The action of the court in permitting the State, after the defendants had rested their case, to reopen its case and introduce in chief a letter of the defendant Williams, written prior to the trial, containing statements as to his whereabouts on the night of the homicide in conflict with his claim upon the trial that he was in Poughkeepsie on that night, is assigned as error. The permission was given after the State had offered the letter in rebuttal and the defendants had claimed that it should have been offered in chief. As the letter showed that Williams, prior to the trial, was making the claim that he was in Bridgeport on the night of the homicide, and had in court, in support of his assertedalibi, claimed and offered testimony that he was in Poughkeepsie at that time, we think that the evidence was properly offered in rebuttal, and that the defendants were not harmed by the reopening of the State's case and receiving it in chief. But the court in its discretion might permit the reopening of the State's case in chief if satisfied that important testimony had been inadvertently omitted or had *Page 132 been discovered after the case in chief was closed, giving the defendants, as was done in this case, opportunity to reopen its case to meet the new evidence. There was no harmful error in reopening the case.
Neither of the defendants testified upon the trial. The court in its charge did not notice this circumstance nor charge the jury that their neglect to testify should not be taken against them. The defendants' counsel, although they did not request such an instruction, complain of this omission. General Statutes, § 1509, provides that "the neglect or refusal of an accused party to testify shall not be commented upon to the court or jury." A previous Act, passed in 1867, provided that the neglect of an accused person to testify should not be commented upon by the prosecuting attorney or the court.

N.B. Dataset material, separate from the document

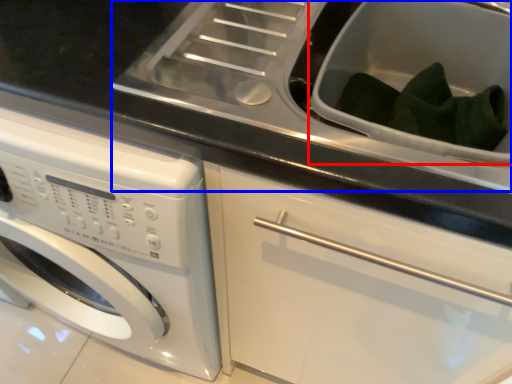 Question: Which point is closer to the camera, sink (highlighted by a red box) or sink (highlighted by a blue box)?

Choices:
 (A) sink
 (B) sink

Answer: (B) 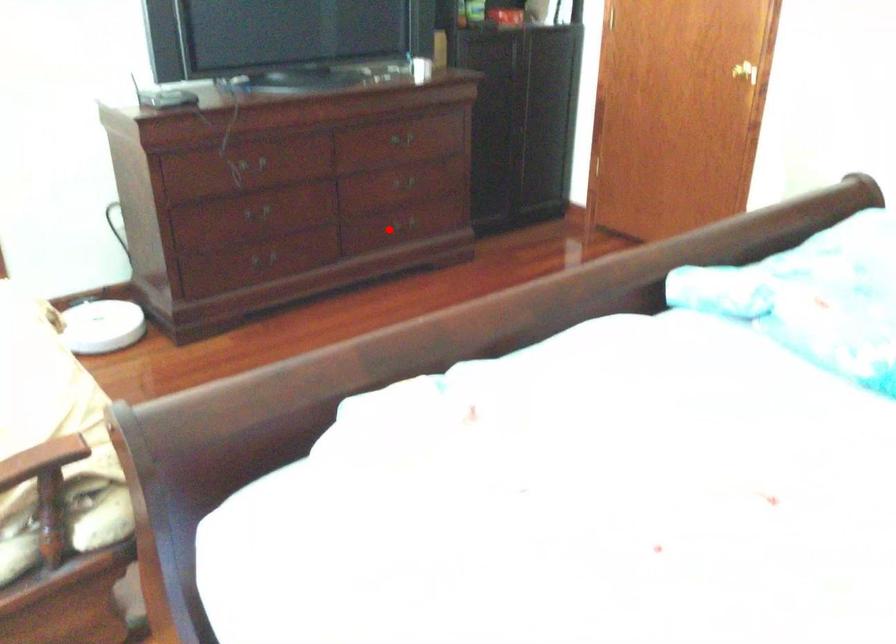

This Act was repealed by an Act passed in 1879, which is now § 1509 above referred to. For twelve years it was, thus, by statute, improper for the court to comment upon the fact that an accused person had neglected to testify. The present Act does not in terms forbid or require the court to in any way refer to the circumstance.
Whether, if there had been a request, the court would have been bound to give the instruction which the accused claims, is a question which it is unnecessary for us to decide. There was no such request, and it was not error for the court, in the absence of one, to omit any instruction upon the subject.
There is no error.
In this opinion the other judges concurred.